## What is expected
For the entries that follow, restate word for word the line containing "Sayfa 166-194", the line containing "Доставка кур'єром", and every line that lies between them.

## Information supplied
↓↓↓

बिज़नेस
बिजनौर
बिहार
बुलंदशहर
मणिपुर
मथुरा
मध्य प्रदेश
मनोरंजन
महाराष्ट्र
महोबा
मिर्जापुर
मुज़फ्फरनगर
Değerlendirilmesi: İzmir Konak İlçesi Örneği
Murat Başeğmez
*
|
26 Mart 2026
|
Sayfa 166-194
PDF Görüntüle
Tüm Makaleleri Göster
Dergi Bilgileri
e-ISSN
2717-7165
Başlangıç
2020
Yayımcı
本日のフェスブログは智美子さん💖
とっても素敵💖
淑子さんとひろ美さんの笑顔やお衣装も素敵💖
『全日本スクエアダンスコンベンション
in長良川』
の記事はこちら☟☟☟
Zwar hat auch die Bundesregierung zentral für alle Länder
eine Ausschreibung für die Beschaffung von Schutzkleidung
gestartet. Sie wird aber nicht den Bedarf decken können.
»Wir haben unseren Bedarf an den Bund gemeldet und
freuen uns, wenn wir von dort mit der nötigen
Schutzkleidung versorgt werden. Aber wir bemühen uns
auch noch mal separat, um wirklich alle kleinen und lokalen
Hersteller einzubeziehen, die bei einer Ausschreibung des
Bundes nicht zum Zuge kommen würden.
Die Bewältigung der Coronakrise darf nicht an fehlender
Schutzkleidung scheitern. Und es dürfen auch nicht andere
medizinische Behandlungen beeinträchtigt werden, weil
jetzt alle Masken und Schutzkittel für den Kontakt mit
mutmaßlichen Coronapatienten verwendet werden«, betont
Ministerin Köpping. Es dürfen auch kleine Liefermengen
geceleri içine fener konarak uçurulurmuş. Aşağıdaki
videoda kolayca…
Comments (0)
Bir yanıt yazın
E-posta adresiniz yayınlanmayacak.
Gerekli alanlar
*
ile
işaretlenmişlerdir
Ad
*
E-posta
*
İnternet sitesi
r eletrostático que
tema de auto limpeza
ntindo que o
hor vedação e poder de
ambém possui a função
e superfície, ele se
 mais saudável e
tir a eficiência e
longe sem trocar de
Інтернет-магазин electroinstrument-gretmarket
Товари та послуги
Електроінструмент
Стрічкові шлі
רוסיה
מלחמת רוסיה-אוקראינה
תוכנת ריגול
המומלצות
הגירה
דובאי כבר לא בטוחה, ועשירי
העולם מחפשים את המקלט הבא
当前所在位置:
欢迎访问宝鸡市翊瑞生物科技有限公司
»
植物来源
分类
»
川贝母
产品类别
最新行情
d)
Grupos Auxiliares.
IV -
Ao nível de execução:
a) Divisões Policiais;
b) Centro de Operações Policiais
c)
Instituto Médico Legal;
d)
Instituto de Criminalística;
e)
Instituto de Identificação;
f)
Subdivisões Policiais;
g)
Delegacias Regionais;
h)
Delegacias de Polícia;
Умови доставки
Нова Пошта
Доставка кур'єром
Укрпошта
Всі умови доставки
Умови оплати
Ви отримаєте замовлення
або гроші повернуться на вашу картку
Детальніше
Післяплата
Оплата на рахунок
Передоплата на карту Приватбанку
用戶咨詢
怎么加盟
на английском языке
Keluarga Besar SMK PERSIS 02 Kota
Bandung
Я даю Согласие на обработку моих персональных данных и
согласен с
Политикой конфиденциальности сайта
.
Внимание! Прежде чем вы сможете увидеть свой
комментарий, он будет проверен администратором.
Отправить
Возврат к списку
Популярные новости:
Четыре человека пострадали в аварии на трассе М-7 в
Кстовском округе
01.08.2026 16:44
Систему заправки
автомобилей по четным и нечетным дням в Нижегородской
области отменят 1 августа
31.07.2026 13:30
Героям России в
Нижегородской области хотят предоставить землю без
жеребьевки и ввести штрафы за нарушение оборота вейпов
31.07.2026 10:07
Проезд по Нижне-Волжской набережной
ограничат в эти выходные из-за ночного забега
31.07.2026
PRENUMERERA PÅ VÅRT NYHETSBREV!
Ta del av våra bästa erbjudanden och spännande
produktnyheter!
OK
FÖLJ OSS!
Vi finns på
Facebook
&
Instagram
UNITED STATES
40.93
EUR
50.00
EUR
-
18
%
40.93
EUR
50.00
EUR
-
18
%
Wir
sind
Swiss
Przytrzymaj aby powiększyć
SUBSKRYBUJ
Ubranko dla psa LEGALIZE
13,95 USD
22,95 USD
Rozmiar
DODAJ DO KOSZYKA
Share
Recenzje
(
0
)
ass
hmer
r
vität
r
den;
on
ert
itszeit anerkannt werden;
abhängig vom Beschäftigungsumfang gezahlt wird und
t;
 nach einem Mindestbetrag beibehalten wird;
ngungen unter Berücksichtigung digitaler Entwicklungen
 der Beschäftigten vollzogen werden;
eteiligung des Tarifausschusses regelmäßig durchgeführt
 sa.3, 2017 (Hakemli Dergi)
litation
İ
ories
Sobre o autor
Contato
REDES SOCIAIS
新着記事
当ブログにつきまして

↑↑↑

## Output of the exercise
Sayfa 166-194
PDF Görüntüle
Tüm Makaleleri Göster
Dergi Bilgileri
e-ISSN
2717-7165
Başlangıç
2020
Yayımcı
本日のフェスブログは智美子さん💖
とっても素敵💖
淑子さんとひろ美さんの笑顔やお衣装も素敵💖
『全日本スクエアダンスコンベンション
in長良川』
の記事はこちら☟☟☟
Zwar hat auch die Bundesregierung zentral für alle Länder
eine Ausschreibung für die Beschaffung von Schutzkleidung
gestartet. Sie wird aber nicht den Bedarf decken können.
»Wir haben unseren Bedarf an den Bund gemeldet und
freuen uns, wenn wir von dort mit der nötigen
Schutzkleidung versorgt werden. Aber wir bemühen uns
auch noch mal separat, um wirklich alle kleinen und lokalen
Hersteller einzubeziehen, die bei einer Ausschreibung des
Bundes nicht zum Zuge kommen würden.
Die Bewältigung der Coronakrise darf nicht an fehlender
Schutzkleidung scheitern. Und es dürfen auch nicht andere
medizinische Behandlungen beeinträchtigt werden, weil
jetzt alle Masken und Schutzkittel für den Kontakt mit
mutmaßlichen Coronapatienten verwendet werden«, betont
Ministerin Köpping. Es dürfen auch kleine Liefermengen
geceleri içine fener konarak uçurulurmuş. Aşağıdaki
videoda kolayca…
Comments (0)
Bir yanıt yazın
E-posta adresiniz yayınlanmayacak.
Gerekli alanlar
*
ile
işaretlenmişlerdir
Ad
*
E-posta
*
İnternet sitesi
r eletrostático que
tema de auto limpeza
ntindo que o
hor vedação e poder de
ambém possui a função
e superfície, ele se
 mais saudável e
tir a eficiência e
longe sem trocar de
Інтернет-магазин electroinstrument-gretmarket
Товари та послуги
Електроінструмент
Стрічкові шлі
רוסיה
מלחמת רוסיה-אוקראינה
תוכנת ריגול
המומלצות
הגירה
דובאי כבר לא בטוחה, ועשירי
העולם מחפשים את המקלט הבא
当前所在位置:
欢迎访问宝鸡市翊瑞生物科技有限公司
»
植物来源
分类
»
川贝母
产品类别
最新行情
d)
Grupos Auxiliares.
IV -
Ao nível de execução:
a) Divisões Policiais;
b) Centro de Operações Policiais
c)
Instituto Médico Legal;
d)
Instituto de Criminalística;
e)
Instituto de Identificação;
f)
Subdivisões Policiais;
g)
Delegacias Regionais;
h)
Delegacias de Polícia;
Умови доставки
Нова Пошта
Доставка кур'єром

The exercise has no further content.